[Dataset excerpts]
· · · ·
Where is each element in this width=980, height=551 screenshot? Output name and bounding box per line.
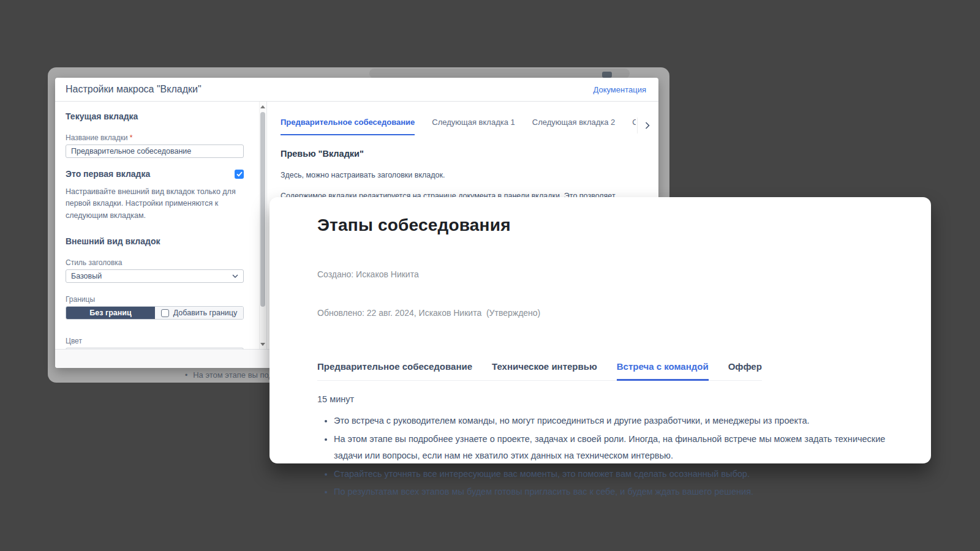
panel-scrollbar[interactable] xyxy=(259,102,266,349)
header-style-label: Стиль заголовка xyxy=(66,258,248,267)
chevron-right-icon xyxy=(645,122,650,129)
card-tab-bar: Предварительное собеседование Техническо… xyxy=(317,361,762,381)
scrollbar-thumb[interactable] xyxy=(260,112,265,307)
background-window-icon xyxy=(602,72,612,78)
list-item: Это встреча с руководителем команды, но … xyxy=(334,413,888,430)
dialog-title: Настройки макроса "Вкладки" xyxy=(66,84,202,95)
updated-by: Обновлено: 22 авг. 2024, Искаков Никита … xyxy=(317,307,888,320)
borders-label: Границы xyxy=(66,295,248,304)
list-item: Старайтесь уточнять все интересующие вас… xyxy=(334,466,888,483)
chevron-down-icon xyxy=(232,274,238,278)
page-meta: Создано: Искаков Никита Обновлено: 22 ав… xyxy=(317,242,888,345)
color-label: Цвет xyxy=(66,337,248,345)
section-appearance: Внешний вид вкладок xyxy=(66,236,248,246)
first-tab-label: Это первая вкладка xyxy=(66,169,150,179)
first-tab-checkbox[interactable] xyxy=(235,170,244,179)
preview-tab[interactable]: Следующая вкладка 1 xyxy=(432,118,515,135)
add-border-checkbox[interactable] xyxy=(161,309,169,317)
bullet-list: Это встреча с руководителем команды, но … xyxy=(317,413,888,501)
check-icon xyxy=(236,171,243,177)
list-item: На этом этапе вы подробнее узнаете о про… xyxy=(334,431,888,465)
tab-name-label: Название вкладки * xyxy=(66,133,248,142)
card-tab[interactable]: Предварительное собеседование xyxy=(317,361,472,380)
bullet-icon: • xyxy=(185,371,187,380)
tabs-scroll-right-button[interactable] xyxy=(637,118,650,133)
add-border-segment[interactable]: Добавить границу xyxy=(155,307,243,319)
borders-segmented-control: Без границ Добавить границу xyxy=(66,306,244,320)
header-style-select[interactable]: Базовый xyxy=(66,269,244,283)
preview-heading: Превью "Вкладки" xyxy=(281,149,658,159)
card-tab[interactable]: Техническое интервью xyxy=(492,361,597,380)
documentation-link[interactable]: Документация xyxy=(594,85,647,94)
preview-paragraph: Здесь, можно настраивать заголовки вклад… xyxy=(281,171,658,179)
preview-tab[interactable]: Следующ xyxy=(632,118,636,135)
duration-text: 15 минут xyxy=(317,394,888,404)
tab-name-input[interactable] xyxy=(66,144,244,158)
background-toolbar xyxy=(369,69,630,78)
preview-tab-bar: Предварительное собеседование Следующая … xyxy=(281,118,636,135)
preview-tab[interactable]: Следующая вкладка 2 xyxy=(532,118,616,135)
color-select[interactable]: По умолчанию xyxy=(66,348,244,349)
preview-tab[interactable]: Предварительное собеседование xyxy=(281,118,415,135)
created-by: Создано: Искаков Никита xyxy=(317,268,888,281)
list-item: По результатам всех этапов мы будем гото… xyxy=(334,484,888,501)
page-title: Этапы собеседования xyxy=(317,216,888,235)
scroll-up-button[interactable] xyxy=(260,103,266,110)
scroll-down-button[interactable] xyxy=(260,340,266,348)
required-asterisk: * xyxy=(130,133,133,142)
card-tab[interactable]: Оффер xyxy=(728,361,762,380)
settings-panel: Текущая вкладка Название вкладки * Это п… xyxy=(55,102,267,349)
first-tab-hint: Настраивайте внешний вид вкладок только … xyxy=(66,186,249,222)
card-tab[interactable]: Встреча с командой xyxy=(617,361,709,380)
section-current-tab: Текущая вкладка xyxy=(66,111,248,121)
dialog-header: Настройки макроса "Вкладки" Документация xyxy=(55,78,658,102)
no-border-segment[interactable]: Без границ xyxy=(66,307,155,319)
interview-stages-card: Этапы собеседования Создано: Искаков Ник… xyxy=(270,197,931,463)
· · · ·
◆ What needs to be done: Look through the data and gather every line with the string "Предварительное" in it.

◆ Output for this task:
card-tab-bar: Предварительное собеседование Техническо… xyxy=(317,361,762,381)
card-tab[interactable]: Предварительное собеседование xyxy=(317,361,472,380)
preview-tab-bar: Предварительное собеседование Следующая … xyxy=(281,118,636,135)
preview-tab[interactable]: Предварительное собеседование xyxy=(281,118,415,135)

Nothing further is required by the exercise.